As I grew older, I began to see all these fears realised. The economic and social landscape started to change, and it became increasingly clear that all the wealth and opportunities were becoming concentrated in the hands of a few. Large corporations and wealthy individuals started to wield more power, not just economically but also politically. It felt like the promise of equal opportunity had slipped away, replaced by a system where connections and inherited wealth played a more significant role in determining your success.
This shift had profound implications on everyday life. Poverty and debt have soared, and economic mobility has become next to impossible. Homelessness and food banks have increased exponentially. Access to essential services like healthcare, education, and housing has become more unequal. Ordinary people are becoming increasingly locked out.
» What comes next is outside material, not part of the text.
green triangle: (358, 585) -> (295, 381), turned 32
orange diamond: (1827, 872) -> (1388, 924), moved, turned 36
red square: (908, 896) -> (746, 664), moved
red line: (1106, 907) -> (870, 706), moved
Our noses are held to the grindstone by the weight of increasing personal debt, and we’re quickly slapped back down or cast aside if we dare to stand and question our lot in life. We’re living in a modern version of feudalism, where a small elite controls vast resources while the majority struggle to get by, their voices are eradicated from mainstream media platforms, Parliament and public debate. Gone are the days when Jeremy Corbyn stood in Parliament and spoke of how “Joan from Bradford” feels about losing her disability allowance or how “Michelle from Southend” can’t get a job to pay off her £60k student debt, for example. Meanwhile, the rich get richer and their voices get stronger.
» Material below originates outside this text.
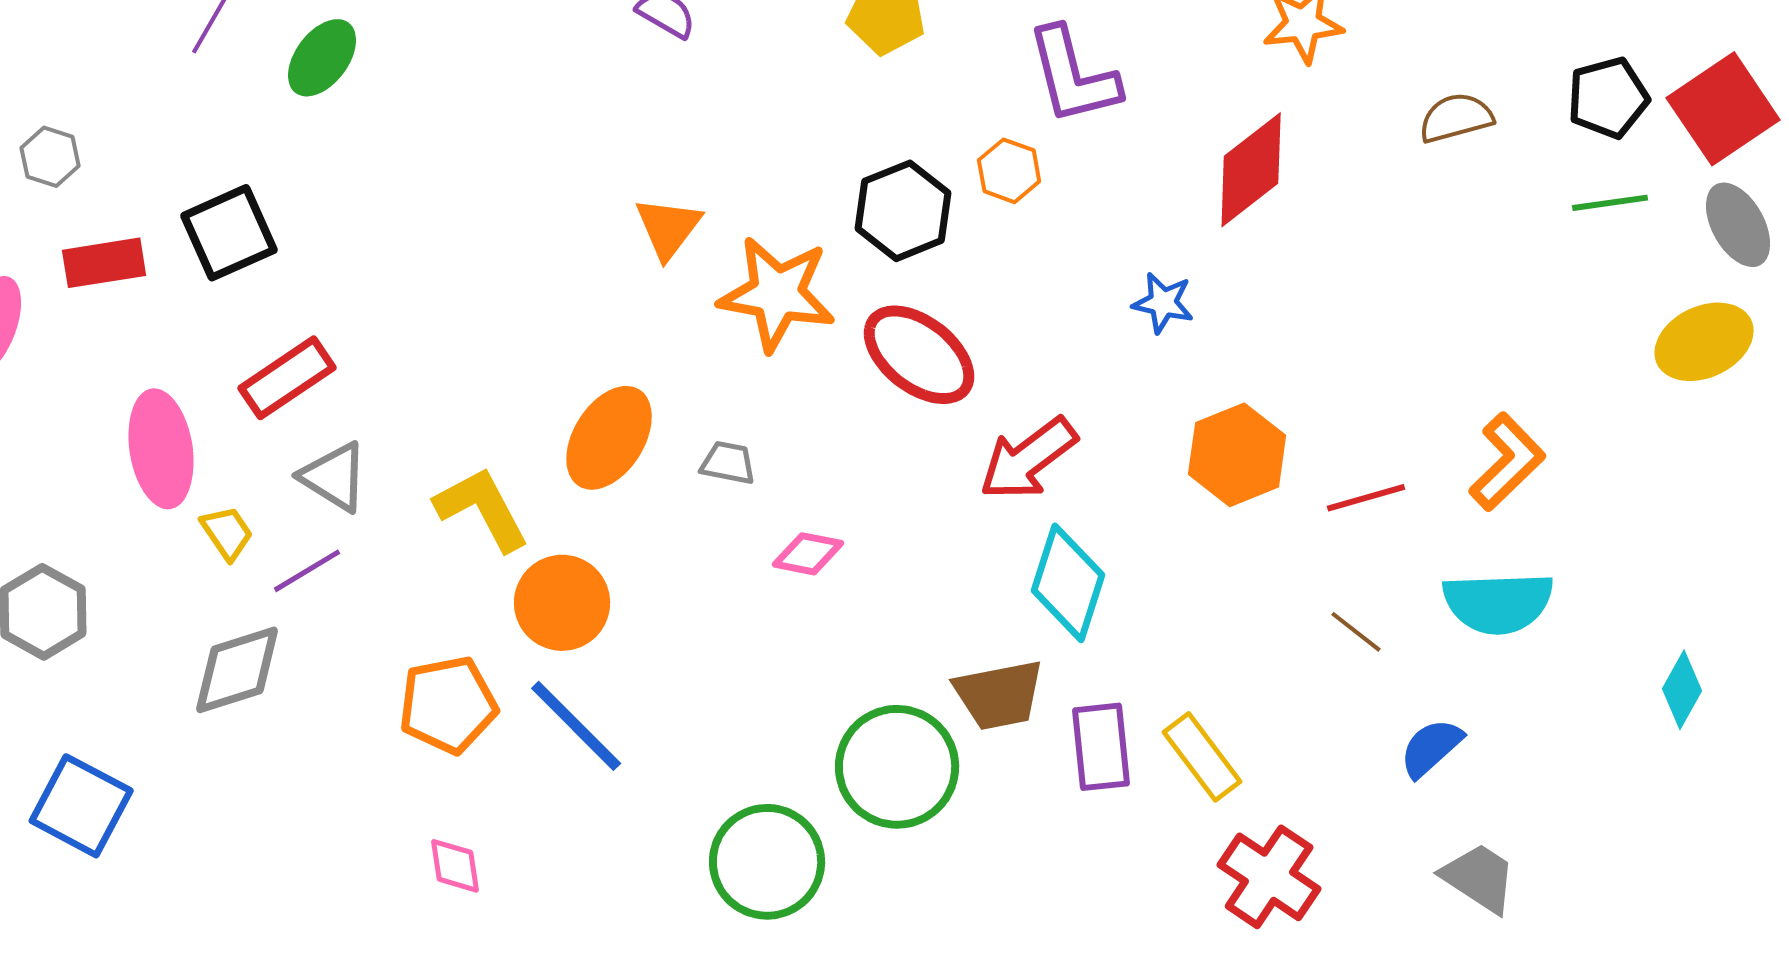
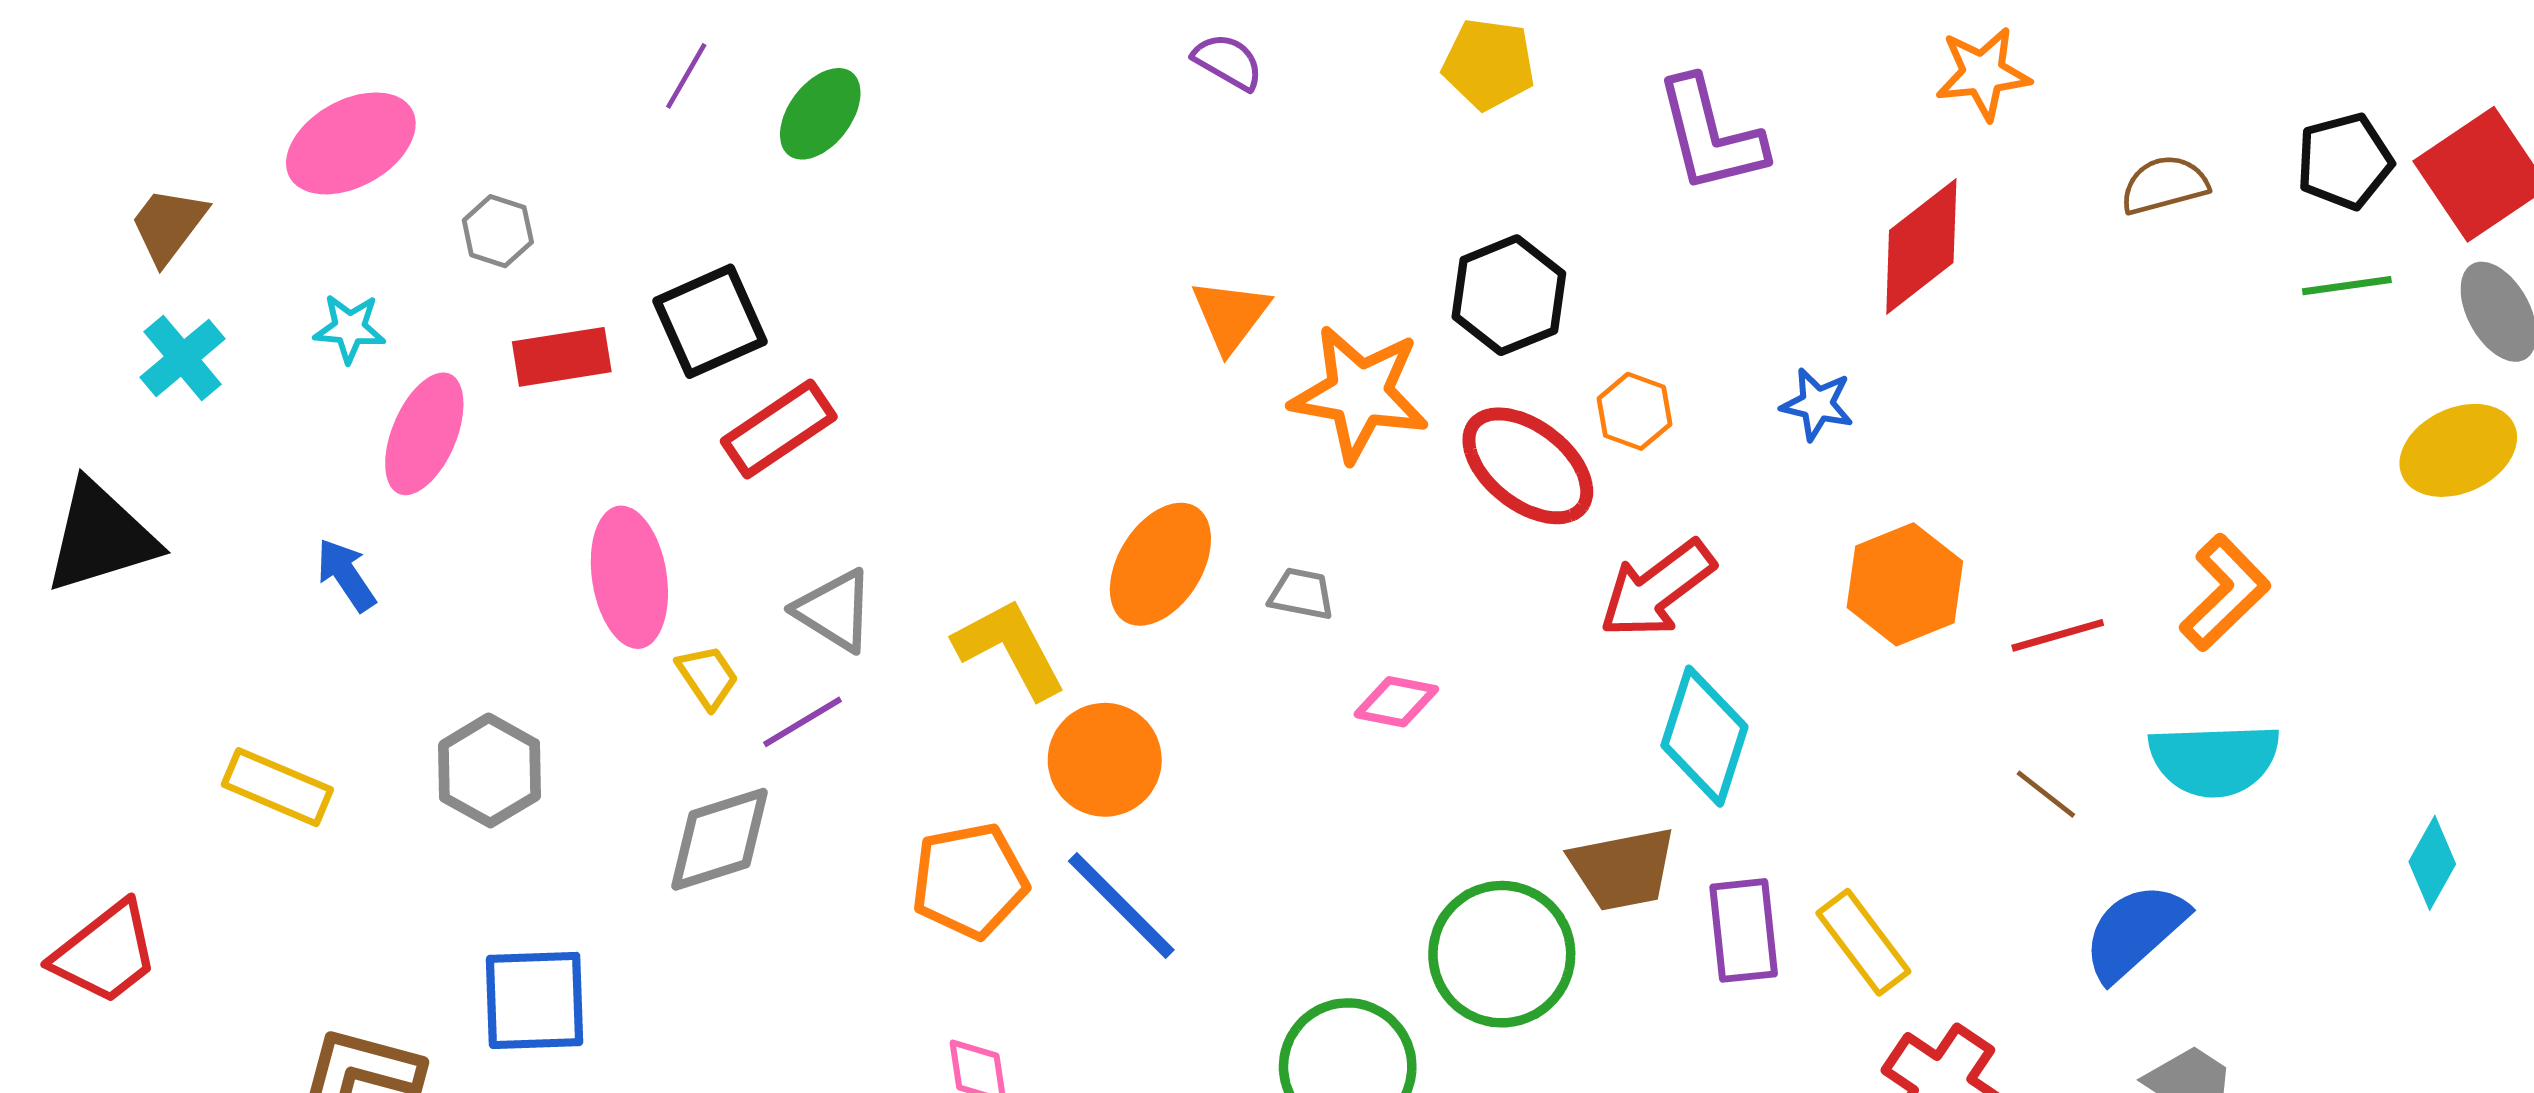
orange hexagon: (1009, 171) -> (1635, 411), moved
red rectangle: (287, 378) -> (779, 429), moved
blue semicircle: (1431, 748) -> (2135, 932), size x1.4
blue square: (81, 806) -> (535, 1000), turned -30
Yet, it’s not all bleak. There are still communities and groups fighting for fairness and equity, advocating for policies that could reverse these trends. Ordinary people.
Growing up in this environment taught me the importance of staying informed, being engaged in societal issues, and the power of collective action. It has shaped my views on economic and social policies, making me more aware of the importance of building a more inclusive and equitable society.
But no matter how hard we try, governments (directed by the rich and powerful) are becoming increasingly authoritarian. They are clamping down hard on dissent. Arresting journalists who question their military allegiances; imprisoning peaceful protesters who oppose the oil industry’s environmental impacts and demonising all who stand up and demand a fair society. They have reached the stage where they know they can wield their power with impunity.

This is the line at which neo-feudalism crosses into fascism. I have no doubt that our governments will play along this line for some time. They will be accused of fascism for using our monetised legal system to sue, smear and threaten dissenters who can’t afford a legal defence. The fact that we still have “the right” to defence is their plausible deniability of fascism, regardless of whether we can afford it. Often they will fund organisations in whose interests it is to degrade collectives and communities who fight for a fairer society. We have seen a number of pro-genocide organisations funded by our government recently, who run smear campaigns and try to get ordinary people sacked for opposing mass murder. They find out who you are, where you work and they contact your employer. They accuse you of hate crime (for hating genocide presumably) and suggest that this puts your employer into disrepute. So your employer sacks you. Of course in these examples, there have been no legal charges because no crime was committed. However, these groups threaten to publicise your employer’s complicity in your alleged crimes and thus blackmail them into sacking you. All this is funded and fully supported by the government.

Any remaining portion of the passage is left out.